Collected data entries:
┄┄┄┄┄┄┄┄┄┄
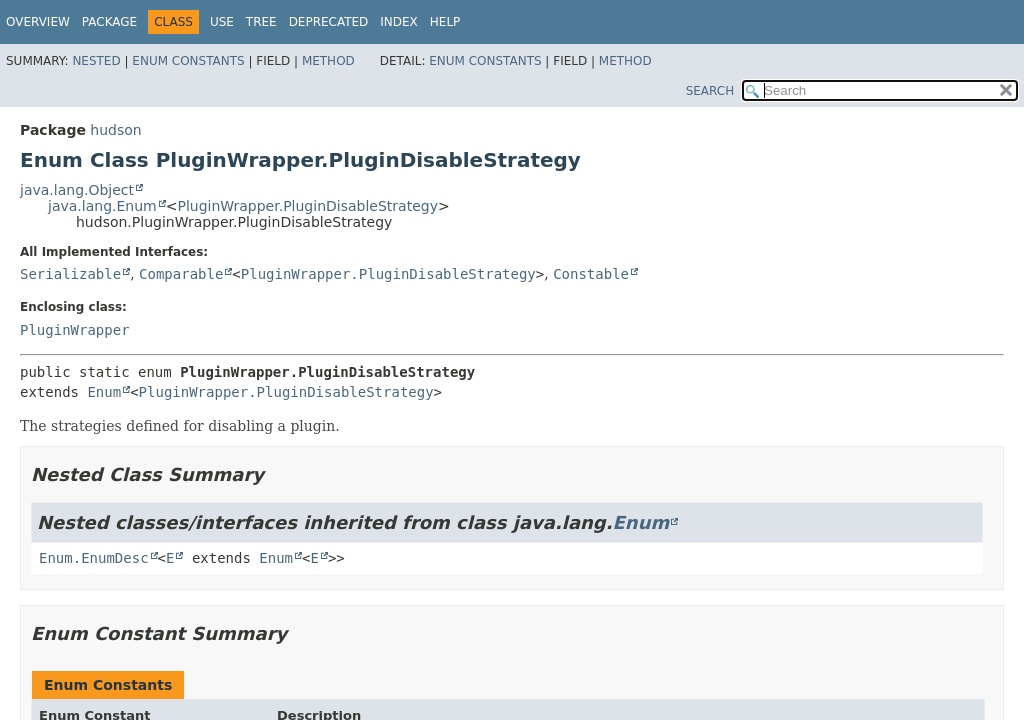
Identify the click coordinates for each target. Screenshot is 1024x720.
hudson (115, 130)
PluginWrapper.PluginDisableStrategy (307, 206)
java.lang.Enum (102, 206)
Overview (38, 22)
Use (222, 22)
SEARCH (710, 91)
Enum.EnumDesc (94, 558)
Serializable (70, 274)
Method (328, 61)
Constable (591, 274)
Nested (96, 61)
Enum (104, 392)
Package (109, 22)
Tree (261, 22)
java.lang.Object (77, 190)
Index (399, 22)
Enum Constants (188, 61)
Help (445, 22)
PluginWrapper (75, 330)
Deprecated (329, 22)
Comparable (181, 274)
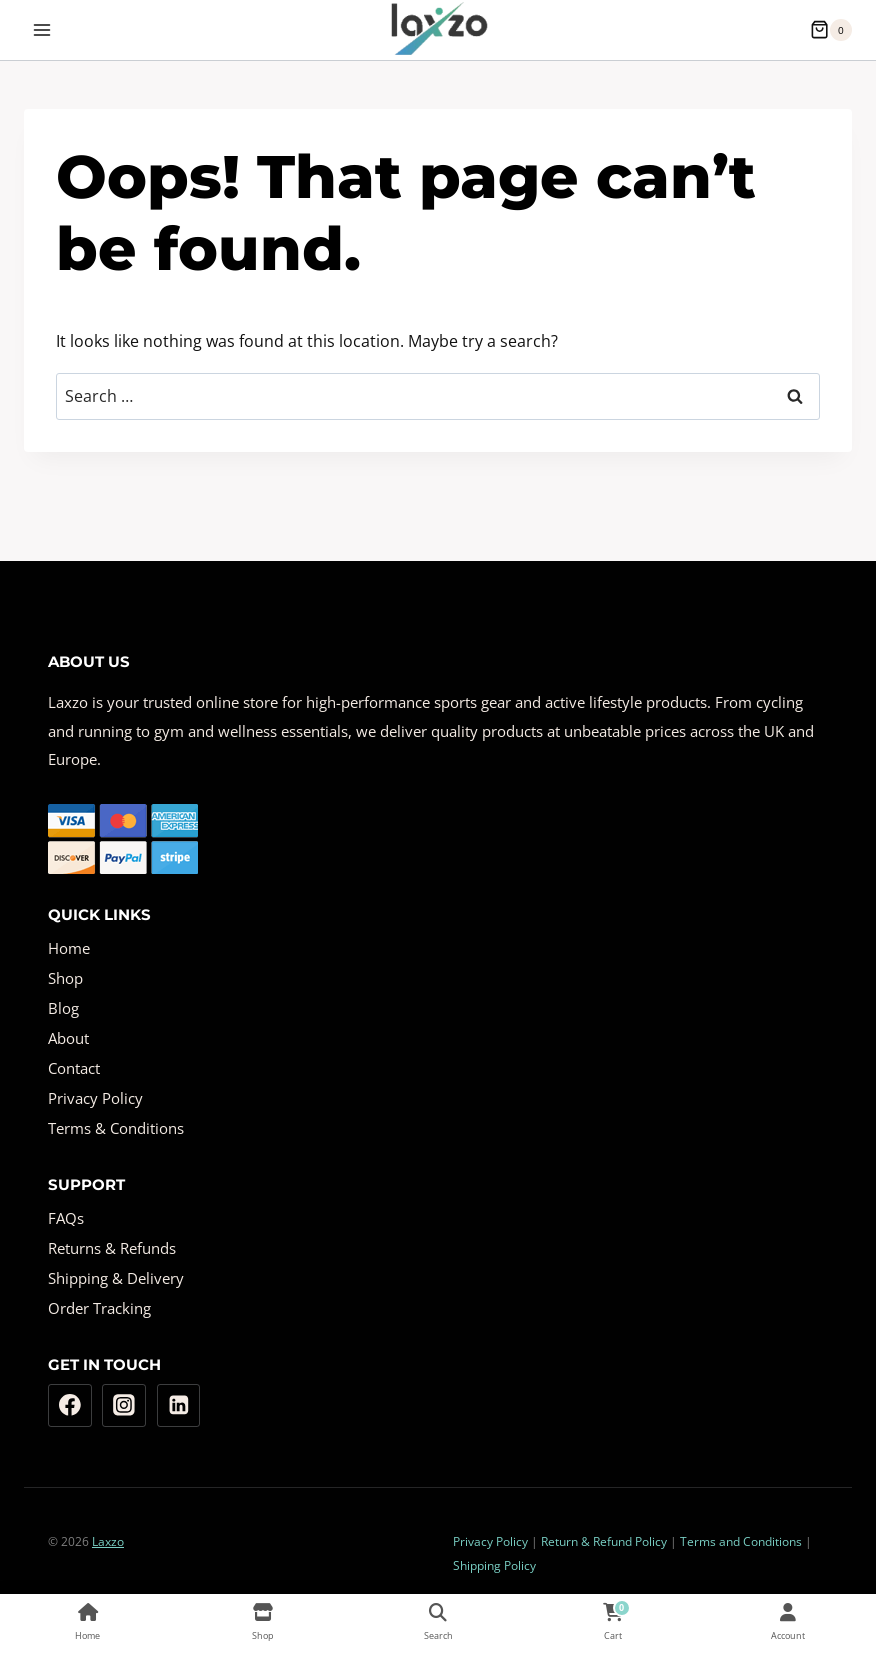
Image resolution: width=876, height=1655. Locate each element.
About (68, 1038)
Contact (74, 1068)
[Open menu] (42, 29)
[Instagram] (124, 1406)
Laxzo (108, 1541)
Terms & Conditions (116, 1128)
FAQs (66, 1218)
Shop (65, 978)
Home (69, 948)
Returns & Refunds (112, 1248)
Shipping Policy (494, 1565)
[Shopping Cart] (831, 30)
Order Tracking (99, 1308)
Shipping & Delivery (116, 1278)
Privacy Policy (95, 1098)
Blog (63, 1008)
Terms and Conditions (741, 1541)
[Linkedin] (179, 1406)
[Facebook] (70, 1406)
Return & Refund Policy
┄┄┄┄┄┄┄┄┄┄
* _TASK STATEMENT_
Copy word for word the lines above, starting at the line containing "Comparable (181, 274)" and ending at the line containing "Returns & Refunds (112, 1248)", inclusive, with no pictures.

* _COMPLETED EXERCISE_
Comparable (181, 274)
Image resolution: width=876, height=1655. Locate each element.
About (68, 1038)
Contact (74, 1068)
[Open menu] (42, 29)
[Instagram] (124, 1406)
Laxzo (108, 1541)
Terms & Conditions (116, 1128)
FAQs (66, 1218)
Shop (65, 978)
Home (69, 948)
Returns & Refunds (112, 1248)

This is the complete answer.